→ Task details
Reproduce the tail of the data exactly. It starts at the line containing "View Basket (922, 109)" and runs to the last line.

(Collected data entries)
[Start of Attachment]

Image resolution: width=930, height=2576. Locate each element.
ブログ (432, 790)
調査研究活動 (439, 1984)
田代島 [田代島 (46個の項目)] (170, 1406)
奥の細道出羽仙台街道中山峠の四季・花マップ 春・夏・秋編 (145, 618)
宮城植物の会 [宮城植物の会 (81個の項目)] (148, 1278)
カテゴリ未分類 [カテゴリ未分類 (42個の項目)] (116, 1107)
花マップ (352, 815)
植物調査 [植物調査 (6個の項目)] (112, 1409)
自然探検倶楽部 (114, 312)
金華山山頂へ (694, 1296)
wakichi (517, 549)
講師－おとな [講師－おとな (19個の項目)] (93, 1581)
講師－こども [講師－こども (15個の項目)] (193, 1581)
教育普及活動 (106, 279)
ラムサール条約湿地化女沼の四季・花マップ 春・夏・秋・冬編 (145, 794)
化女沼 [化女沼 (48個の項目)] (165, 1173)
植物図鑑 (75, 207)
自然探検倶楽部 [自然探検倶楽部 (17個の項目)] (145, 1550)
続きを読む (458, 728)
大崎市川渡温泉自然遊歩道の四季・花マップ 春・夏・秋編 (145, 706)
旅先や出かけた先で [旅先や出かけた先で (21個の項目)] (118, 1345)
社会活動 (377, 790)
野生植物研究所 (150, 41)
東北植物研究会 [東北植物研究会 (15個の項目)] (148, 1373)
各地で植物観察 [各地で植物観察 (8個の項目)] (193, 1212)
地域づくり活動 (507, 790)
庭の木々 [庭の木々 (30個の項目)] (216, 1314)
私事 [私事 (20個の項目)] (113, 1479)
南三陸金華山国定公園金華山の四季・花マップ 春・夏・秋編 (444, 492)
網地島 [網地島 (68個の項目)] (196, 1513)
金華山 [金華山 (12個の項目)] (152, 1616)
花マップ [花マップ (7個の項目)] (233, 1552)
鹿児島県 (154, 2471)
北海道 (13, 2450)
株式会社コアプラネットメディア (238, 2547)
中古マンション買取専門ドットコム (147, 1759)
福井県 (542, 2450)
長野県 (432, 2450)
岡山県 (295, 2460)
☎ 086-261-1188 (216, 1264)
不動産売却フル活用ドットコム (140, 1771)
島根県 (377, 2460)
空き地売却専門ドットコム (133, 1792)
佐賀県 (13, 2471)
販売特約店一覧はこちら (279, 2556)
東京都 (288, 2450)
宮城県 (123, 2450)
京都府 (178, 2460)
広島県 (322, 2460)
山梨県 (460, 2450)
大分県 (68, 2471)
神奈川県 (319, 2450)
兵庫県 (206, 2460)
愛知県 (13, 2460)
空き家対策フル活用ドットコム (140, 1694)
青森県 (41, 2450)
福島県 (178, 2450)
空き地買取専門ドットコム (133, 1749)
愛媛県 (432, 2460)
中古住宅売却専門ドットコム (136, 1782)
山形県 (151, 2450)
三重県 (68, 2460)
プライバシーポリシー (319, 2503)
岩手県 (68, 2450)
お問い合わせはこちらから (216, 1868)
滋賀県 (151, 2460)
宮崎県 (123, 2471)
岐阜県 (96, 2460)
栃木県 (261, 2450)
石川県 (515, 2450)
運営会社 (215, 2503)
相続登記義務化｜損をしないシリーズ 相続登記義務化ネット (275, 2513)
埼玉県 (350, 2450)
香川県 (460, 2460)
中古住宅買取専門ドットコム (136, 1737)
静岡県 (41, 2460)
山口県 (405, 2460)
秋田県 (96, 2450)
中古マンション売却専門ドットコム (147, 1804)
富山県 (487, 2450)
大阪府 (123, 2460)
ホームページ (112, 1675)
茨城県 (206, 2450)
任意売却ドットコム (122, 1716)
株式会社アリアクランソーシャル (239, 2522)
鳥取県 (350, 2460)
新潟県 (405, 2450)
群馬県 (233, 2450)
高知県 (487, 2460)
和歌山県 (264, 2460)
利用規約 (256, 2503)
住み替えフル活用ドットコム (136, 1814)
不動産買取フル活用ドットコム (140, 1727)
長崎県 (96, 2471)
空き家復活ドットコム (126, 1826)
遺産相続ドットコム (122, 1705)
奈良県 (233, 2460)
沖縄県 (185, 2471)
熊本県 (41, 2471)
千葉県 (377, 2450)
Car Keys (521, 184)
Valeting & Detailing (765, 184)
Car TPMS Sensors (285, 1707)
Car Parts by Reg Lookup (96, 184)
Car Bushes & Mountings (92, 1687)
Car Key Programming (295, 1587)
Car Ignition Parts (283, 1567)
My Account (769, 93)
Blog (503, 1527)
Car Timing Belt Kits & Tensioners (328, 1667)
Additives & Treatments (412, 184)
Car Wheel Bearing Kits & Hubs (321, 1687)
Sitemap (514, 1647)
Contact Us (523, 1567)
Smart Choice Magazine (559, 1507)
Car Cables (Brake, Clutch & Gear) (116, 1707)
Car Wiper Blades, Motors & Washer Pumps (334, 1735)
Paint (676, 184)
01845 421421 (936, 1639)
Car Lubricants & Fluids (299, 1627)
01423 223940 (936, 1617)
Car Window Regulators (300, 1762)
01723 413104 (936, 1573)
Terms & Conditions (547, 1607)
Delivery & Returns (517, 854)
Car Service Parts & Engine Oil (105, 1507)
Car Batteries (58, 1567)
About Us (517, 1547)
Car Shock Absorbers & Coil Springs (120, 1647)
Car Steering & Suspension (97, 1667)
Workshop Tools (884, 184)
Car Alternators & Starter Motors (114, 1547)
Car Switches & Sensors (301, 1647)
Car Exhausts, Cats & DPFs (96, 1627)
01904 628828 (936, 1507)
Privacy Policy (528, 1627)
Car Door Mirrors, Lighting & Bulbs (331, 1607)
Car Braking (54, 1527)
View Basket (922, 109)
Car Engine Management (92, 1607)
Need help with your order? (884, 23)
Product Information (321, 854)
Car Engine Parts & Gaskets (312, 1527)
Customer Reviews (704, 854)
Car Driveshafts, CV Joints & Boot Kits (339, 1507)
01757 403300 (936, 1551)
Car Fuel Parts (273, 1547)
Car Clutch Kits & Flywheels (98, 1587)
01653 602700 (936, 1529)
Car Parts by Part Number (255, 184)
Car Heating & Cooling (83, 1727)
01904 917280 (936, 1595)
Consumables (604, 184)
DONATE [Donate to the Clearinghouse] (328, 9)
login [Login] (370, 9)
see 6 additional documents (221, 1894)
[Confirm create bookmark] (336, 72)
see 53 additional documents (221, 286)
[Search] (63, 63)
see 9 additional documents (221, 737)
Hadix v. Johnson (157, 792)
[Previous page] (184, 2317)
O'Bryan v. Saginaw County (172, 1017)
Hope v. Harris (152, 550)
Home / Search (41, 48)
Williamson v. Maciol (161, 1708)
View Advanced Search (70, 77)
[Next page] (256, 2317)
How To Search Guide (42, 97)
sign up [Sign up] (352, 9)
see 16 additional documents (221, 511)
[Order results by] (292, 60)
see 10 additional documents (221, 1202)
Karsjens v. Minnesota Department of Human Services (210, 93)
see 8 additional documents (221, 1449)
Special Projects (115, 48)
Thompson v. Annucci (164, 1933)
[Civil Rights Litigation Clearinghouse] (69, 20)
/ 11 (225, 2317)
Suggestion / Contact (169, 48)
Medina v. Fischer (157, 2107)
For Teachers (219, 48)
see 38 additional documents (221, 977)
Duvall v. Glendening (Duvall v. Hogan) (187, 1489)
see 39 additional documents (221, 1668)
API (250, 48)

[End of Attachment]

→ Response
View Basket (922, 109)
Car Engine Management (92, 1607)
Need help with your order? (884, 23)
Product Information (321, 854)
Car Engine Parts & Gaskets (312, 1527)
Customer Reviews (704, 854)
Car Driveshafts, CV Joints & Boot Kits (339, 1507)
01757 403300 (936, 1551)
Car Fuel Parts (273, 1547)
Car Clutch Kits & Flywheels (98, 1587)
01653 602700 (936, 1529)
Car Parts by Part Number (255, 184)
Car Heating & Cooling (83, 1727)
01904 917280 (936, 1595)
Consumables (604, 184)
DONATE [Donate to the Clearinghouse] (328, 9)
login [Login] (370, 9)
see 6 additional documents (221, 1894)
[Confirm create bookmark] (336, 72)
see 53 additional documents (221, 286)
[Search] (63, 63)
see 9 additional documents (221, 737)
Hadix v. Johnson (157, 792)
[Previous page] (184, 2317)
O'Bryan v. Saginaw County (172, 1017)
Hope v. Harris (152, 550)
Home / Search (41, 48)
Williamson v. Maciol (161, 1708)
View Advanced Search (70, 77)
[Next page] (256, 2317)
How To Search Guide (42, 97)
sign up [Sign up] (352, 9)
see 16 additional documents (221, 511)
[Order results by] (292, 60)
see 10 additional documents (221, 1202)
Karsjens v. Minnesota Department of Human Services (210, 93)
see 8 additional documents (221, 1449)
Special Projects (115, 48)
Thompson v. Annucci (164, 1933)
[Civil Rights Litigation Clearinghouse] (69, 20)
/ 11 (225, 2317)
Suggestion / Contact (169, 48)
Medina v. Fischer (157, 2107)
For Teachers (219, 48)
see 38 additional documents (221, 977)
Duvall v. Glendening (Duvall v. Hogan) (187, 1489)
see 39 additional documents (221, 1668)
API (250, 48)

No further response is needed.